EXERCISE PROMPT = Make an exact copy of the records, and keep the pictures out of it.

Excerpts from a dataset =

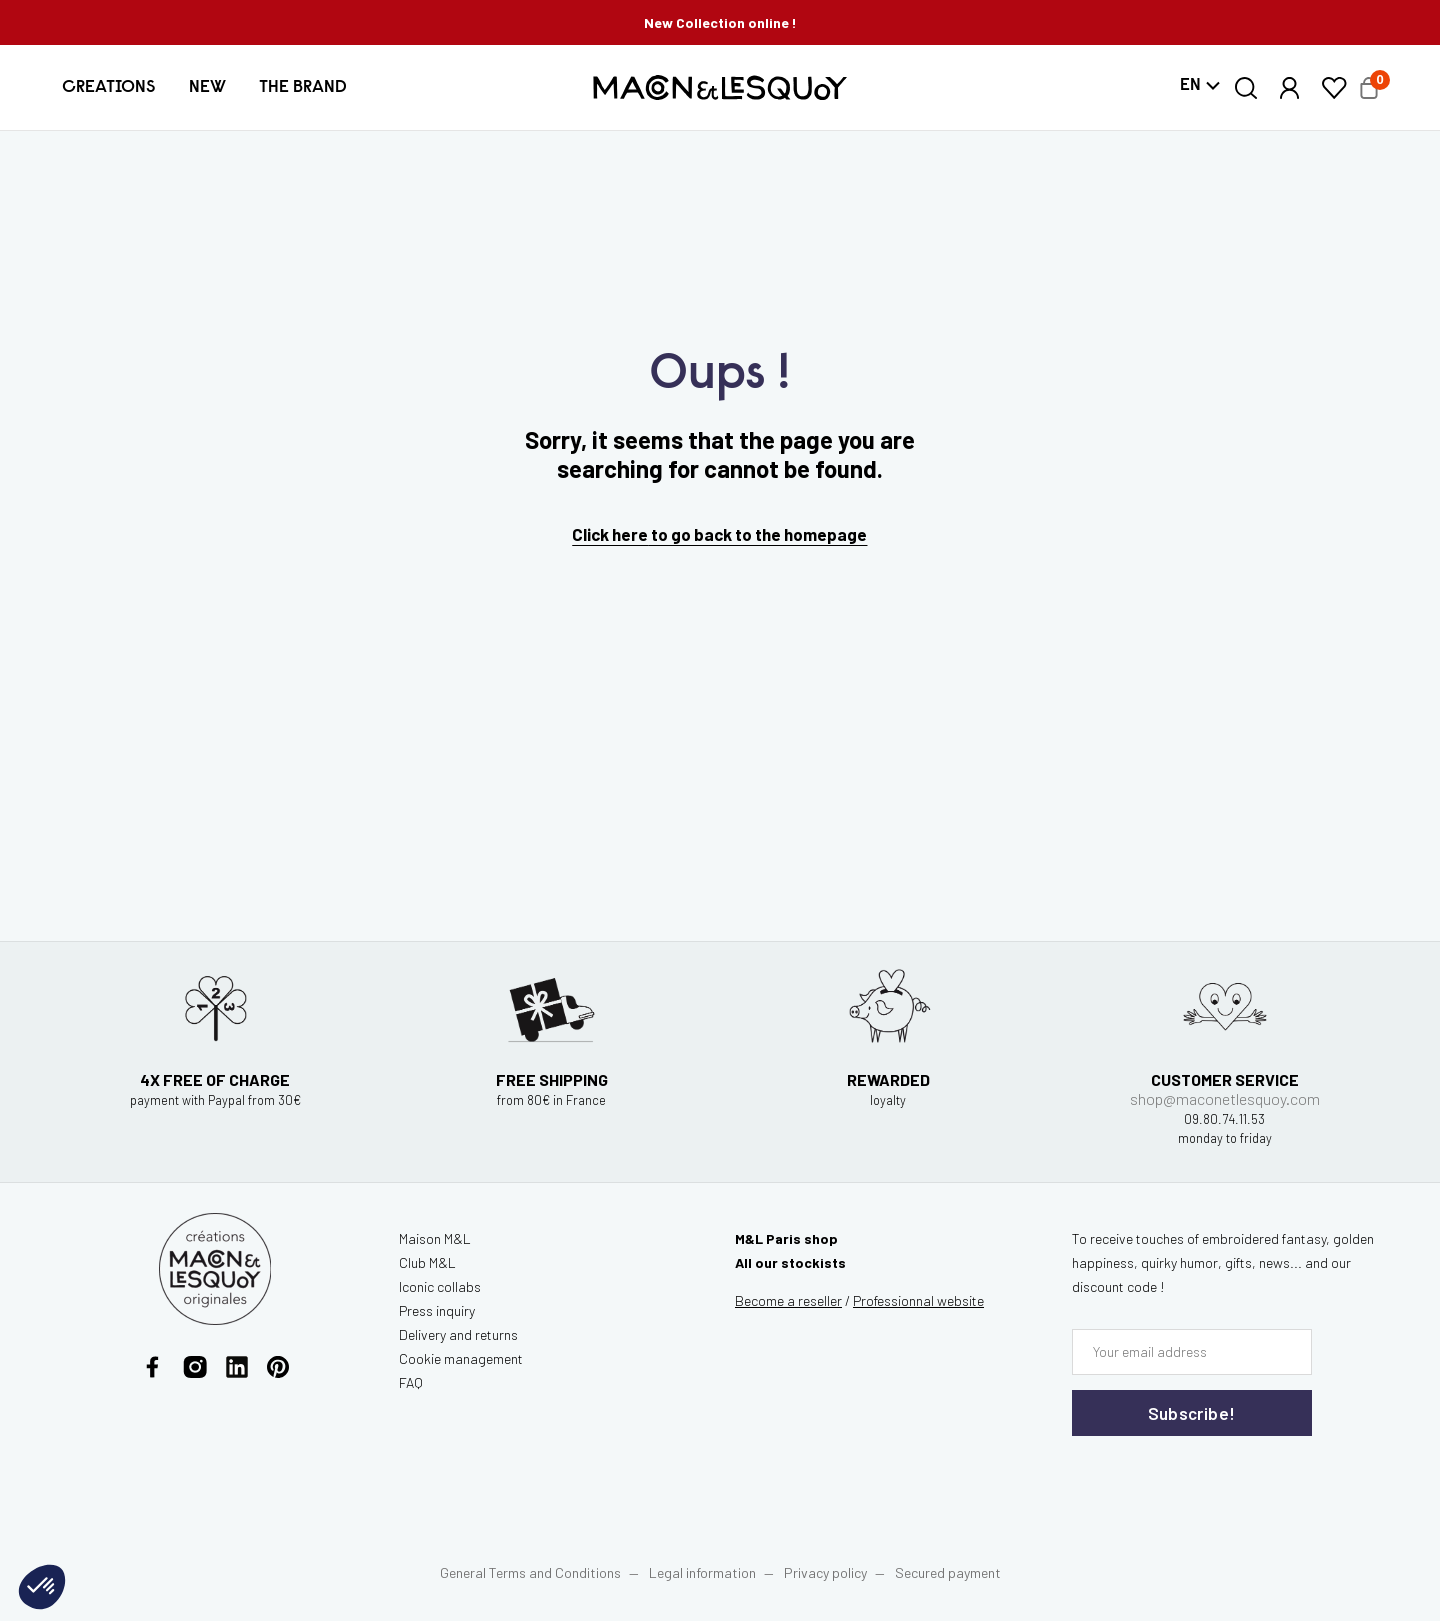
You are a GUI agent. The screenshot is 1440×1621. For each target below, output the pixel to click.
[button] (108, 88)
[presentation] (1192, 1477)
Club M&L (427, 1262)
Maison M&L (435, 1238)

FINISHED EXERCISE =
You are a GUI agent. The screenshot is 1440×1621. For each target below, output the pixel to click.
[button] (108, 88)
[presentation] (1192, 1477)
Club M&L (427, 1262)
Maison M&L (435, 1238)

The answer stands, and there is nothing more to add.